Document layout detection data

= Beginning of Section =

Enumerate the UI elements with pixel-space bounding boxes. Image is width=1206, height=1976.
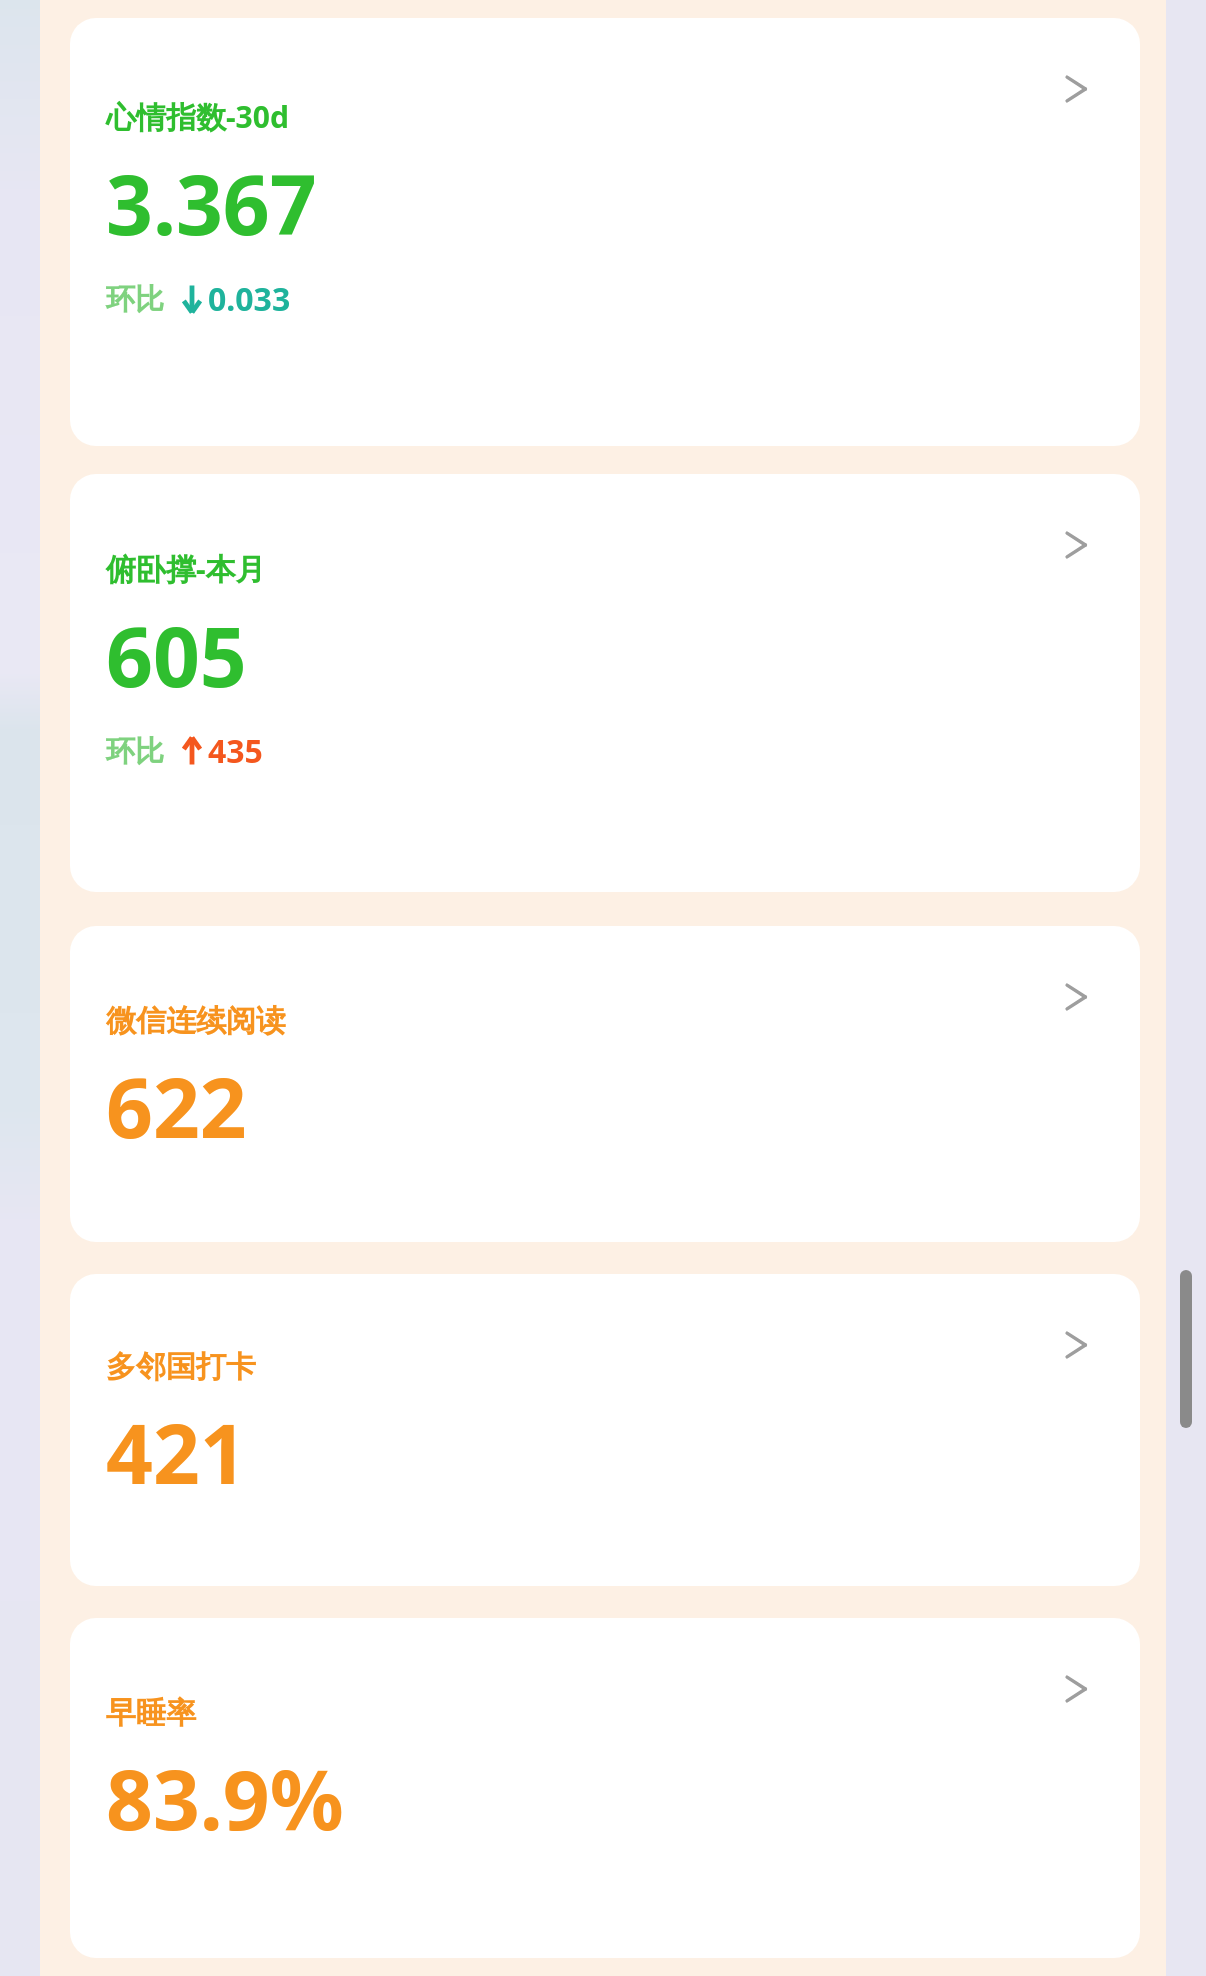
staticText: 605	[106, 599, 247, 711]
other: View details	[1056, 1322, 1102, 1368]
button[interactable]: View details	[70, 474, 1140, 892]
staticText: 421	[106, 1396, 247, 1508]
staticText: 早睡率	[106, 1694, 196, 1732]
staticText: 俯卧撑-本月	[106, 548, 266, 589]
button[interactable]: View details	[70, 1274, 1140, 1586]
other: View details	[1056, 1666, 1102, 1712]
staticText: 435	[208, 729, 263, 773]
staticText: 0.033	[208, 277, 291, 321]
staticText: 环比	[106, 281, 164, 318]
staticText: 622	[106, 1050, 247, 1162]
button[interactable]: View details	[70, 926, 1140, 1242]
staticText: 83.9%	[106, 1742, 344, 1854]
staticText: 多邻国打卡	[106, 1348, 256, 1386]
staticText: 心情指数-30d	[106, 96, 289, 137]
staticText: 微信连续阅读	[106, 1002, 286, 1040]
other: View details	[1056, 522, 1102, 568]
button[interactable]: View details	[70, 1618, 1140, 1958]
other: View details	[1056, 66, 1102, 112]
button[interactable]: View details	[70, 18, 1140, 446]
staticText: 3.367	[106, 147, 317, 259]
other: View details	[1056, 974, 1102, 1020]
staticText: 环比	[106, 733, 164, 770]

= End of Section =

* **Work to be completed**: Find the lines above that hold "interactable", then copy each of them.

* **Your solution**:
button[interactable]: View details	[70, 474, 1140, 892]
button[interactable]: View details	[70, 1274, 1140, 1586]
button[interactable]: View details	[70, 926, 1140, 1242]
button[interactable]: View details	[70, 1618, 1140, 1958]
button[interactable]: View details	[70, 18, 1140, 446]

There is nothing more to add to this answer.